Task description
Give back the whole listing exactly as written, leaving out each picture.

Start of Data to process

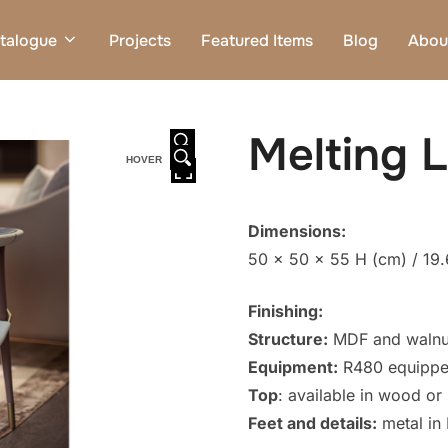
talogue
Projects
Featured Items
Blog
Abou
Melting L
HOVER
HOVER
Dimensions:
50 x 50 x 55 H (cm) / 19.6
Finishing:
Structure:
MDF and walnut 
Equipment:
R480 equipped
Top
: available in wood or
Feet and details:
metal in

End of Data to process

Result
talogue
Projects
Featured Items
Blog
Abou
Melting L
HOVER
HOVER
Dimensions:
50 x 50 x 55 H (cm) / 19.6
Finishing:
Structure:
MDF and walnut 
Equipment:
R480 equipped
Top
: available in wood or
Feet and details:
metal in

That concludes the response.